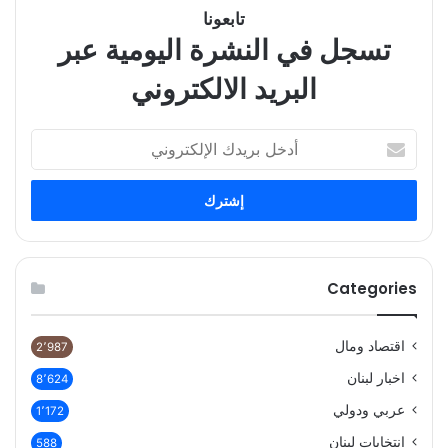
تابعونا
تسجل في النشرة اليومية عبر
البريد الالكتروني
أدخل
بريدك
الإلكتروني
Categories
اقتصاد ومال
2٬987
اخبار لبنان
8٬624
عربي ودولي
1٬172
انتخابات لبنان
588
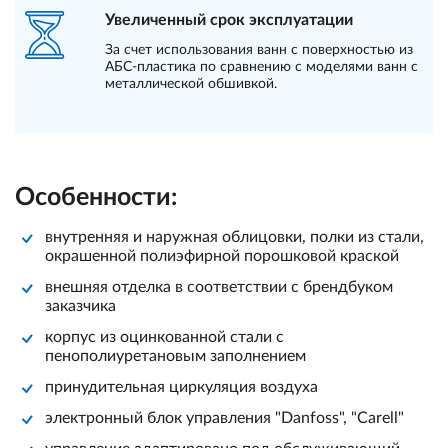
Увеличенный срок эксплуатации
За счет использования ванн с поверхностью из
АБС-пластика по сравнению с моделями ванн с
металлической обшивкой.
Особенности:
внутренняя и наружная облицовки, полки из стали,
окрашенной полиэфирной порошковой краской
внешняя отделка в соответствии с брендбуком
заказчика
корпус из оцинкованной стали с
пенополиуретановым заполнением
принудительная циркуляция воздуха
электронный блок управления "Danfoss", "Carell"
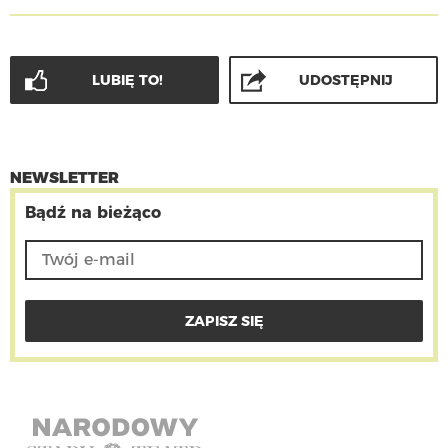
LUBIĘ TO!
UDOSTĘPNIJ
NEWSLETTER
Bądź na bieżąco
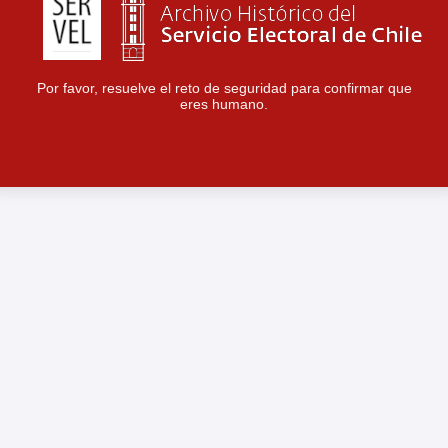
Por favor, resuelve el reto de seguridad para confirmar que
eres humano.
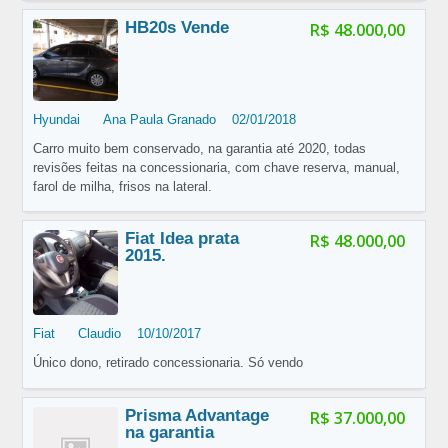
HB20s Vende
R$ 48.000,00
Hyundai
Ana Paula Granado
02/01/2018
Carro muito bem conservado, na garantia até 2020, todas
revisões feitas na concessionaria, com chave reserva, manual,
farol de milha, frisos na lateral.
Fiat Idea prata
R$ 48.000,00
2015.
Fiat
Claudio
10/10/2017
Único dono, retirado concessionaria. Só vendo
Prisma Advantage
R$ 37.000,00
na garantia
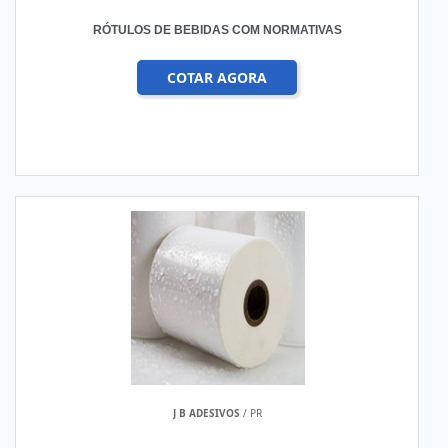
RÓTULOS DE BEBIDAS COM NORMATIVAS
COTAR AGORA
J B ADESIVOS
/ PR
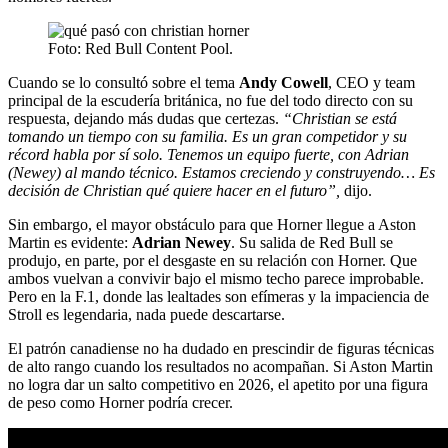
Foto: Red Bull Content Pool.
Cuando se lo consultó sobre el tema
Andy Cowell
, CEO y team
principal de la escudería británica, no fue del todo directo con su
respuesta, dejando más dudas que certezas.
“Christian se está
tomando un tiempo con su familia. Es un gran competidor y su
récord habla por sí solo. Tenemos un equipo fuerte, con Adrian
(Newey) al mando técnico. Estamos creciendo y construyendo… Es
decisión de Christian qué quiere hacer en el futuro”,
dijo.
Sin embargo, el mayor obstáculo para que Horner llegue a Aston
Martin es evidente:
Adrian Newey
. Su salida de Red Bull se
produjo, en parte, por el desgaste en su relación con Horner. Que
ambos vuelvan a convivir bajo el mismo techo parece improbable.
Pero en la F.1, donde las lealtades son efímeras y la impaciencia de
Stroll es legendaria, nada puede descartarse.
El patrón canadiense no ha dudado en prescindir de figuras técnicas
de alto rango cuando los resultados no acompañan. Si Aston Martin
no logra dar un salto competitivo en 2026, el apetito por una figura
de peso como Horner podría crecer.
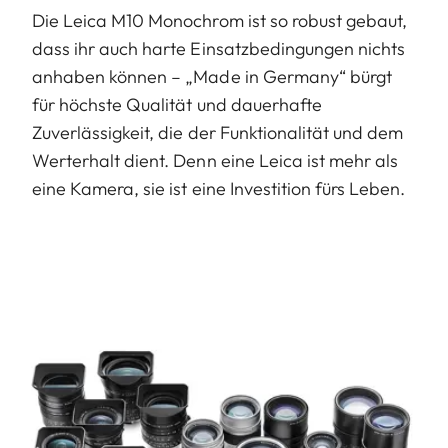
Die Leica M10 Monochrom ist so robust gebaut,
dass ihr auch harte Einsatzbedingungen nichts
anhaben können – „Made in Germany“ bürgt
für höchste Qualität und dauerhafte
Zuverlässigkeit, die der Funktionalität und dem
Werterhalt dient. Denn eine Leica ist mehr als
eine Kamera, sie ist eine Investition fürs Leben.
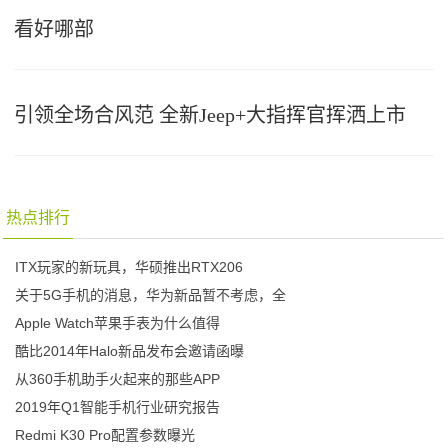
看好哪部
引领全场合风范 全新Jeep+大指挥官挥洒上市
热点排行
ITX玩家的新玩具，华硕推出RTX206
关于5G手机的消息，华为新品暂不考虑，全
Apple Watch苹果手表为什么值得
酷比2014年Halo新品发布会邀请函曝
从360手机助手火起来的那些APP
2019年Q1智能手机行业研究报告
Redmi K30 Pro配置参数曝光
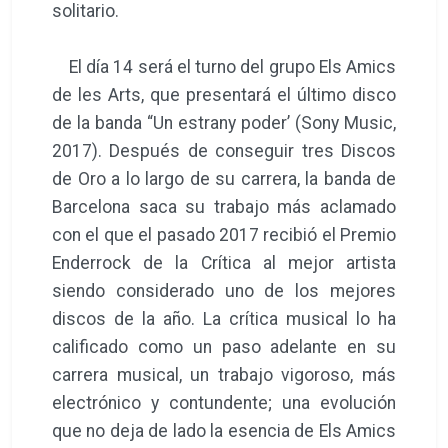
solitario.
El día 14 será el turno del grupo Els Amics
de les Arts, que presentará el último disco
de la banda “Un estrany poder’ (Sony Music,
2017). Después de conseguir tres Discos
de Oro a lo largo de su carrera, la banda de
Barcelona saca su trabajo más aclamado
con el que el pasado 2017 recibió el Premio
Enderrock de la Crítica al mejor artista
siendo considerado uno de los mejores
discos de la año. La crítica musical lo ha
calificado como un paso adelante en su
carrera musical, un trabajo vigoroso, más
electrónico y contundente; una evolución
que no deja de lado la esencia de Els Amics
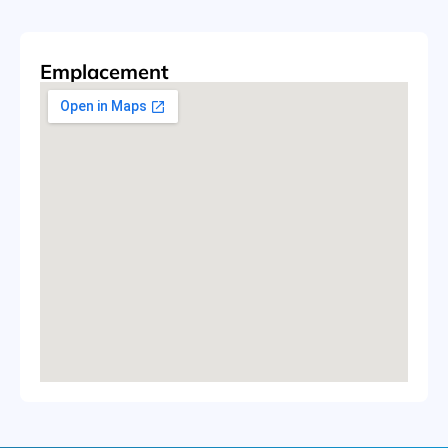
Emplacement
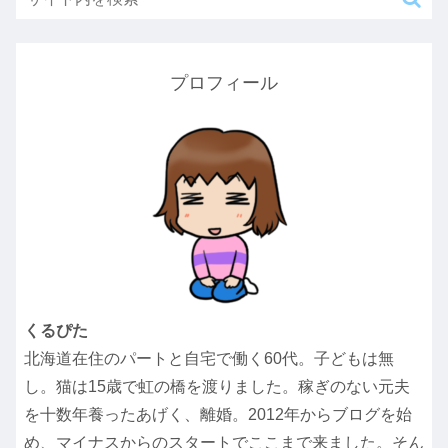
プロフィール
くるぴた
北海道在住のパートと自宅で働く60代。子どもは無
し。猫は15歳で虹の橋を渡りました。稼ぎのない元夫
を十数年養ったあげく、離婚。2012年からブログを始
め、マイナスからのスタートでここまで来ました。そん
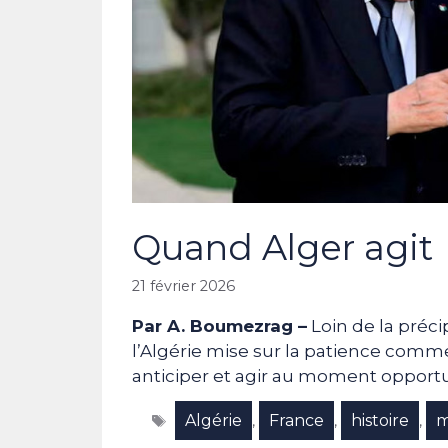
Quand Alger agit
21 février 2026
Par A. Boumezrag –
Loin de la préci
l’Algérie mise sur la patience comm
anticiper et agir au moment opport
Étiquettes
Algérie
France
histoire
m
,
,
,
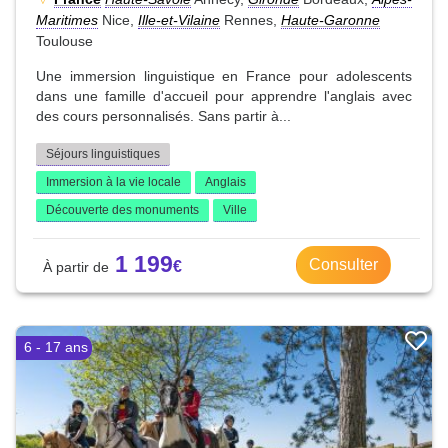
Maritimes
Nice,
Ille-et-Vilaine
Rennes,
Haute-Garonne
Toulouse
Une immersion linguistique en France pour adolescents
dans une famille d'accueil pour apprendre l'anglais avec
des cours personnalisés. Sans partir à...
Séjours linguistiques
Immersion à la vie locale
Anglais
Découverte des monuments
Ville
1 199
Consulter
6 - 17 ans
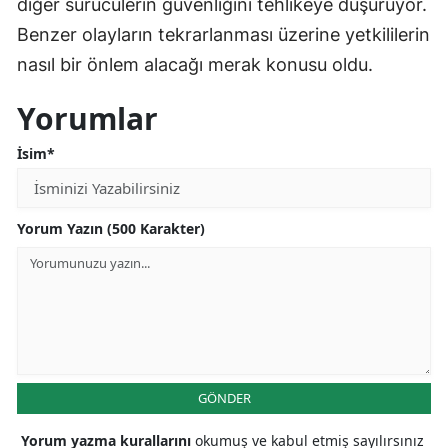
diğer sürücülerin güvenliğini tehlikeye düşürüyor.
Benzer olayların tekrarlanması üzerine yetkililerin
nasıl bir önlem alacağı merak konusu oldu.
Yorumlar
İsim*
Yorum Yazın (500 Karakter)
GÖNDER
Yorum yazma kurallarını
okumuş ve kabul etmiş sayılırsınız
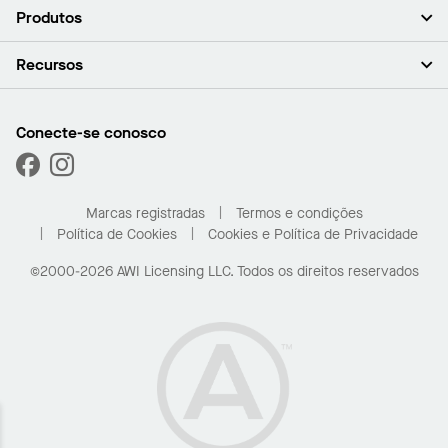
Sobre nós (em inglês)
Produtos
Investidores (em inglês)
Carreiras (em inglês)
Forros
Recursos
Sala de imprensa (em inglês)
Paredes
Responsabilidade (em inglês)
Sistemas de suspensão
Encontrar o Meu Representante
Segmentos de mercado
Trims e transições
Encontre um distribuidor
Conecte-se conosco
Capacidades personalizadas
Solicitar amostras
Desempenho
Galeria de projetos
Marcas registradas
Termos e condições
Política de Cookies
Cookies e Política de Privacidade
©2000-2026 AWI Licensing LLC. Todos os direitos reservados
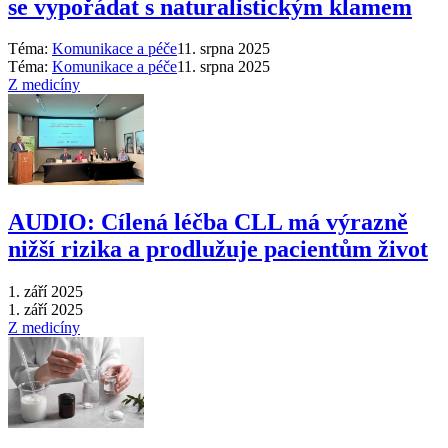
se vypořádat s naturalistickým klamem
Téma:
Komunikace a péče
11. srpna 2025
Téma:
Komunikace a péče
11. srpna 2025
Z medicíny
AUDIO: Cílená léčba CLL má výrazně
nižší rizika a prodlužuje pacientům život
1. září 2025
1. září 2025
Z medicíny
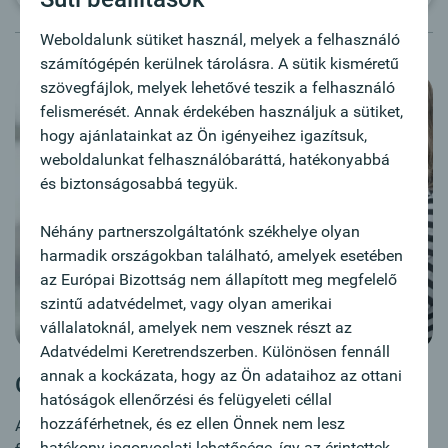
Weboldalunk sütiket használ, melyek a felhasználó
számítógépén kerülnek tárolásra. A sütik kisméretű
szövegfájlok, melyek lehetővé teszik a felhasználó
felismerését. Annak érdekében használjuk a sütiket,
hogy ajánlatainkat az Ön igényeihez igazítsuk,
weboldalunkat felhasználóbaráttá, hatékonyabbá
és biztonságosabbá tegyük.
Néhány partnerszolgáltatónk székhelye olyan
harmadik országokban található, amelyek esetében
az Európai Bizottság nem állapított meg megfelelő
szintű adatvédelmet, vagy olyan amerikai
vállalatoknál, amelyek nem vesznek részt az
Adatvédelmi Keretrendszerben. Különösen fennáll
annak a kockázata, hogy az Ön adataihoz az ottani
Oberbank lakossági fizetési számla
hatóságok ellenőrzési és felügyeleti céllal
hozzáférhetnek, és ez ellen Önnek nem lesz
Az Oberbank Lakossági Fizetési Számla a hagyományos
hatékony jogorvoslati lehetősége, így az érintettek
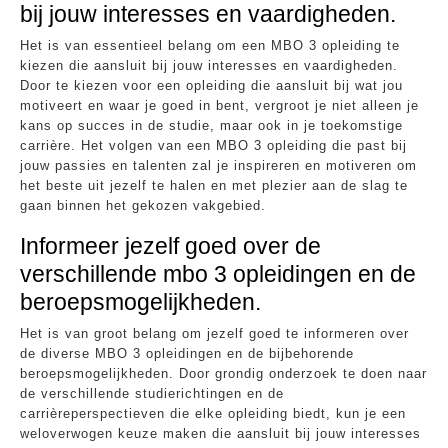
bij jouw interesses en vaardigheden.
Het is van essentieel belang om een MBO 3 opleiding te
kiezen die aansluit bij jouw interesses en vaardigheden.
Door te kiezen voor een opleiding die aansluit bij wat jou
motiveert en waar je goed in bent, vergroot je niet alleen je
kans op succes in de studie, maar ook in je toekomstige
carrière. Het volgen van een MBO 3 opleiding die past bij
jouw passies en talenten zal je inspireren en motiveren om
het beste uit jezelf te halen en met plezier aan de slag te
gaan binnen het gekozen vakgebied.
Informeer jezelf goed over de
verschillende mbo 3 opleidingen en de
beroepsmogelijkheden.
Het is van groot belang om jezelf goed te informeren over
de diverse MBO 3 opleidingen en de bijbehorende
beroepsmogelijkheden. Door grondig onderzoek te doen naar
de verschillende studierichtingen en de
carrièreperspectieven die elke opleiding biedt, kun je een
weloverwogen keuze maken die aansluit bij jouw interesses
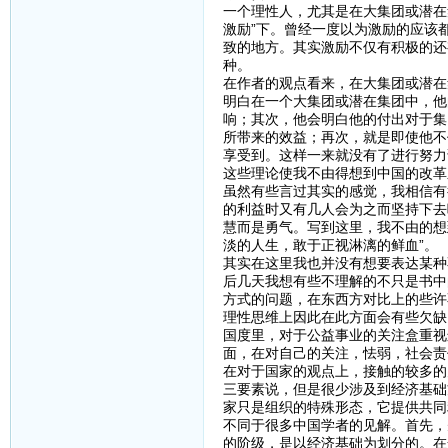
一个理性人，尤其是在大集团或潜在
激励”下。曾经一度以为激励的应该
致的地方。其实激励不仅有积极的还
种。
在作者的观点看来，在大集团或潜在
明白在一个大集团或潜在集团中，他
响；其次，他会明白他的付出对于集
所带来的效益；再次，就是即使他不
享受到。这样一来就没有了进行努力
这些理论使我不由得想到中国的改革
虽然有些言过其实的感觉，我相信有
的利益时又有几人会为之而坚持下去
慧而是勇气。写到这里，我不由的想
淡的人生，敢于正视淋漓的鲜血”。
其实在这里我也并没有想要表达某种
后几天我想有些不理解的不只是书中
方式的问题，在东西方对比上的些许
理性思维上因此在此方面会有些欠缺
国度里，对于公益事业的关注盒重视
面，在对自己的关注，怯弱，社会责
在对于国家的观点上，接触的较多的
三要素说，但是很少涉及到经济基础
家只是组织的特殊形态，它提供共同
不同于很多中国学者的见解。首先，
的阶级，是以经济基础为划分的。在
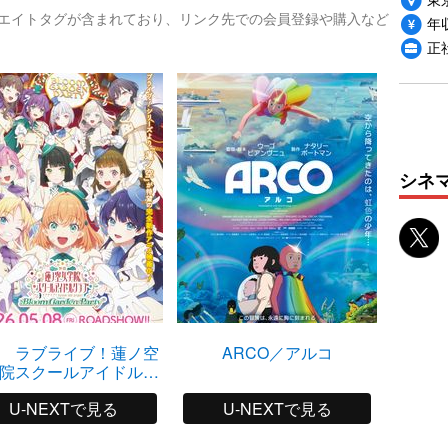
リエイトタグが含まれており、リンク先での会員登録や購入など
年収
正
シネ
 ラブライブ！蓮ノ空
ARCO／アルコ
ア
院スクールアイドルク
Bloom Garden Party
U-NEXTで見る
U-NEXTで見る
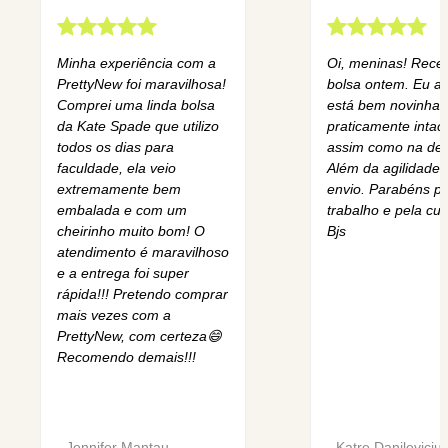
Minha experiência com a
Oi, meninas! Rece
PrettyNew foi maravilhosa!
bolsa ontem. Eu am
Comprei uma linda bolsa
está bem novinha,
da Kate Spade que utilizo
praticamente intact
todos os dias para
assim como na des
faculdade, ela veio
Além da agilidade 
extremamente bem
envio. Parabéns pe
embalada e com um
trabalho e pela cur
cheirinho muito bom! O
Bjs
atendimento é maravilhoso
e a entrega foi super
rápida!!! Pretendo comprar
mais vezes com a
PrettyNew, com certeza😄
Recomendo demais!!!
-
Jennifer Mantau
-
Katre Danileviciu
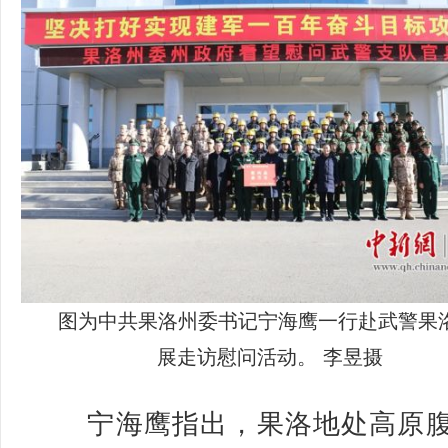
图为中共果洛州委书记宁海鹰一行赴武警果
展走访慰问活动。 李昱摄
宁海鹰指出，果洛地处高原腹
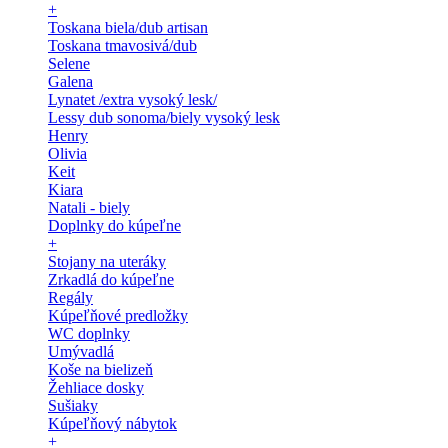
+
Toskana biela/dub artisan
Toskana tmavosivá/dub
Selene
Galena
Lynatet /extra vysoký lesk/
Lessy dub sonoma/biely vysoký lesk
Henry
Olivia
Keit
Kiara
Natali - biely
Doplnky do kúpeľne
+
Stojany na uteráky
Zrkadlá do kúpeľne
Regály
Kúpeľňové predložky
WC doplnky
Umývadlá
Koše na bielizeň
Žehliace dosky
Sušiaky
Kúpeľňový nábytok
+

> Work required:
"Stroll es legendaria, nada puede descartarse." marks the last line to keep. Retype every line from the start of the entries through that one, exactly, and drop the pictures.

> Worked solution:
تابعونا
تسجل في النشرة اليومية عبر
البريد الالكتروني
أدخل
بريدك
الإلكتروني
Categories
اقتصاد ومال
2٬987
اخبار لبنان
8٬624
عربي ودولي
1٬172
انتخابات لبنان
588
Увеличенный срок эксплуатации
За счет использования ванн с поверхностью из
АБС-пластика по сравнению с моделями ванн с
металлической обшивкой.
Особенности:
внутренняя и наружная облицовки, полки из стали,
окрашенной полиэфирной порошковой краской
внешняя отделка в соответствии с брендбуком
заказчика
корпус из оцинкованной стали с
пенополиуретановым заполнением
принудительная циркуляция воздуха
электронный блок управления "Danfoss", "Carell"
LUBIĘ TO!
UDOSTĘPNIJ
NEWSLETTER
Bądź na bieżąco
Por favor, resuelve el reto de seguridad para confirmar que
eres humano.
HB20s Vende
R$ 48.000,00
Hyundai
Ana Paula Granado
02/01/2018
Carro muito bem conservado, na garantia até 2020, todas
revisões feitas na concessionaria, com chave reserva, manual,
farol de milha, frisos na lateral.
Fiat Idea prata
R$ 48.000,00
2015.
Fiat
Claudio
10/10/2017
Único dono, retirado concessionaria. Só vendo
Prisma Advantage
R$ 37.000,00
na garantia
RÓTULOS DE BEBIDAS COM NORMATIVAS
COTAR AGORA
J B ADESIVOS
/ PR
Foto: Red Bull Content Pool.
Cuando se lo consultó sobre el tema
Andy Cowell
, CEO y team
principal de la escudería británica, no fue del todo directo con su
respuesta, dejando más dudas que certezas.
“Christian se está
tomando un tiempo con su familia. Es un gran competidor y su
récord habla por sí solo. Tenemos un equipo fuerte, con Adrian
(Newey) al mando técnico. Estamos creciendo y construyendo… Es
decisión de Christian qué quiere hacer en el futuro”,
dijo.
Sin embargo, el mayor obstáculo para que Horner llegue a Aston
Martin es evidente:
Adrian Newey
. Su salida de Red Bull se
produjo, en parte, por el desgaste en su relación con Horner. Que
ambos vuelvan a convivir bajo el mismo techo parece improbable.
Pero en la F.1, donde las lealtades son efímeras y la impaciencia de
Stroll es legendaria, nada puede descartarse.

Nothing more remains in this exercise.